#### [TASK STATEMENT]
Using the material below, return exactly the lines between the one holding "Способы доставки" and the one holding "aposta e maiores as chances de faturar o prê", inclusive, and no others.

==========

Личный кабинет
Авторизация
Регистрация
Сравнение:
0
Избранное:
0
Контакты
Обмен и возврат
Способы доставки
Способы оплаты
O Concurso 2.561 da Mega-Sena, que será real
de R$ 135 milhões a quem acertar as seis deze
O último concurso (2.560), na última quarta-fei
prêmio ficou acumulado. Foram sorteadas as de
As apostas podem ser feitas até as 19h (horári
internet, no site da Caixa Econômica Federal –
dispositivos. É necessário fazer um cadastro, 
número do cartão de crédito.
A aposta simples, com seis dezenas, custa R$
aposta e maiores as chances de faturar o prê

==========

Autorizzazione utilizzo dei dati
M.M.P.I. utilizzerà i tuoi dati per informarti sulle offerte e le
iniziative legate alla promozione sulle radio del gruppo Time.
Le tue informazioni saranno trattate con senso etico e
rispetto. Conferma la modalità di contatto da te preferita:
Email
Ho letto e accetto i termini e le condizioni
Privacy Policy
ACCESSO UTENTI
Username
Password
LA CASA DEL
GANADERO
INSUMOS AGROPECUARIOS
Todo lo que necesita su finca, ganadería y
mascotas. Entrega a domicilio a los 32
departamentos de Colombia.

==========

#### [EXERCISE RESPONSE]
Способы доставки
Способы оплаты
O Concurso 2.561 da Mega-Sena, que será real
de R$ 135 milhões a quem acertar as seis deze
O último concurso (2.560), na última quarta-fei
prêmio ficou acumulado. Foram sorteadas as de
As apostas podem ser feitas até as 19h (horári
internet, no site da Caixa Econômica Federal –
dispositivos. É necessário fazer um cadastro, 
número do cartão de crédito.
A aposta simples, com seis dezenas, custa R$
aposta e maiores as chances de faturar o prê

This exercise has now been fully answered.